About this task
Could you retype every record below exactly as it appears?

Recorded information
####
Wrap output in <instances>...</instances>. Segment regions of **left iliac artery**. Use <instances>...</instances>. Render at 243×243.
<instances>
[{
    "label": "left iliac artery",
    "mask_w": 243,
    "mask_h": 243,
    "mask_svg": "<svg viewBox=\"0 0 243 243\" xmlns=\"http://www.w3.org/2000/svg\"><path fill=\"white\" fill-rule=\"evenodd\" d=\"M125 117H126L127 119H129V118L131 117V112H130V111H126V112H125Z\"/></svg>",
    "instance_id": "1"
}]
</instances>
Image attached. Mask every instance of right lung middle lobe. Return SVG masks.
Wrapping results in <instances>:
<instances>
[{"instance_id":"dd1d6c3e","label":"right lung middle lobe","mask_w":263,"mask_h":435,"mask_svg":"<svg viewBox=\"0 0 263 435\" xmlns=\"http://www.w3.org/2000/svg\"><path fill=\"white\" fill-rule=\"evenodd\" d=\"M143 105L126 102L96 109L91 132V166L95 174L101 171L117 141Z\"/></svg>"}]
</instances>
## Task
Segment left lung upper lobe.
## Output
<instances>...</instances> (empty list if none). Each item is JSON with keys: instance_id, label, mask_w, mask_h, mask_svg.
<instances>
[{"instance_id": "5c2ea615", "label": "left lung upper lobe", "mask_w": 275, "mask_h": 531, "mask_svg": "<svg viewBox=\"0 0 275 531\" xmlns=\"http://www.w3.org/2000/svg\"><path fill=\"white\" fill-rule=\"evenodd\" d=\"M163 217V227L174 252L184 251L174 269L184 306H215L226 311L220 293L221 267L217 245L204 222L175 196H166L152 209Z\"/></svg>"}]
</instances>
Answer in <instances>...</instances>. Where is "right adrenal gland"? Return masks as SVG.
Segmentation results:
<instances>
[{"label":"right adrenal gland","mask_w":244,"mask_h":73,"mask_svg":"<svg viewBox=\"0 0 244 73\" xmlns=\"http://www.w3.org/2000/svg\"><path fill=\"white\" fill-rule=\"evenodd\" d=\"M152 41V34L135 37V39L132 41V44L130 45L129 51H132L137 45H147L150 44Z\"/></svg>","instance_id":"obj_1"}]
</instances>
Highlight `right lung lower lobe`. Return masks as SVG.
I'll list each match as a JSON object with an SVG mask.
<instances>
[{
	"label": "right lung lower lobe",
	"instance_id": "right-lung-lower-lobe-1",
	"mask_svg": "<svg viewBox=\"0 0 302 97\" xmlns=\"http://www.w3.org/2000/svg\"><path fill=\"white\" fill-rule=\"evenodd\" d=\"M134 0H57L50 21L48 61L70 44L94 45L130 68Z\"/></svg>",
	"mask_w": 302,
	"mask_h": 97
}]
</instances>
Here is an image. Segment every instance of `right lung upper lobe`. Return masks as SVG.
####
Solved problem
Wrap output in <instances>...</instances>. Segment regions of **left iliac artery**. Use <instances>...</instances>. Render at 243×243.
<instances>
[{
    "label": "left iliac artery",
    "mask_w": 243,
    "mask_h": 243,
    "mask_svg": "<svg viewBox=\"0 0 243 243\" xmlns=\"http://www.w3.org/2000/svg\"><path fill=\"white\" fill-rule=\"evenodd\" d=\"M125 117H126L127 119H129V118L131 117V112H130V111H126V112H125Z\"/></svg>",
    "instance_id": "1"
}]
</instances>
Image attached. Mask every instance of right lung middle lobe. Return SVG masks.
Wrapping results in <instances>:
<instances>
[{"instance_id":"dd1d6c3e","label":"right lung middle lobe","mask_w":263,"mask_h":435,"mask_svg":"<svg viewBox=\"0 0 263 435\" xmlns=\"http://www.w3.org/2000/svg\"><path fill=\"white\" fill-rule=\"evenodd\" d=\"M143 105L126 102L96 109L91 132V166L95 174L101 171L117 141Z\"/></svg>"}]
</instances>
## Task
Segment left lung upper lobe.
## Output
<instances>...</instances> (empty list if none). Each item is JSON with keys: instance_id, label, mask_w, mask_h, mask_svg.
<instances>
[{"instance_id": "5c2ea615", "label": "left lung upper lobe", "mask_w": 275, "mask_h": 531, "mask_svg": "<svg viewBox=\"0 0 275 531\" xmlns=\"http://www.w3.org/2000/svg\"><path fill=\"white\" fill-rule=\"evenodd\" d=\"M163 217V227L174 252L184 251L174 269L184 306H215L226 311L220 293L221 267L217 245L204 222L175 196H166L152 209Z\"/></svg>"}]
</instances>
Answer in <instances>...</instances>. Where is "right adrenal gland"? Return masks as SVG.
Segmentation results:
<instances>
[{"label":"right adrenal gland","mask_w":244,"mask_h":73,"mask_svg":"<svg viewBox=\"0 0 244 73\" xmlns=\"http://www.w3.org/2000/svg\"><path fill=\"white\" fill-rule=\"evenodd\" d=\"M152 41V34L135 37V39L132 41V44L130 45L129 51H132L137 45H147L150 44Z\"/></svg>","instance_id":"obj_1"}]
</instances>
Highlight `right lung lower lobe`. Return masks as SVG.
I'll list each match as a JSON object with an SVG mask.
<instances>
[{
	"label": "right lung lower lobe",
	"instance_id": "right-lung-lower-lobe-1",
	"mask_svg": "<svg viewBox=\"0 0 302 97\" xmlns=\"http://www.w3.org/2000/svg\"><path fill=\"white\" fill-rule=\"evenodd\" d=\"M134 0H57L50 21L48 61L70 44L94 45L130 68Z\"/></svg>",
	"mask_w": 302,
	"mask_h": 97
}]
</instances>
Here is an image. Segment every instance of `right lung upper lobe`. Return masks as SVG.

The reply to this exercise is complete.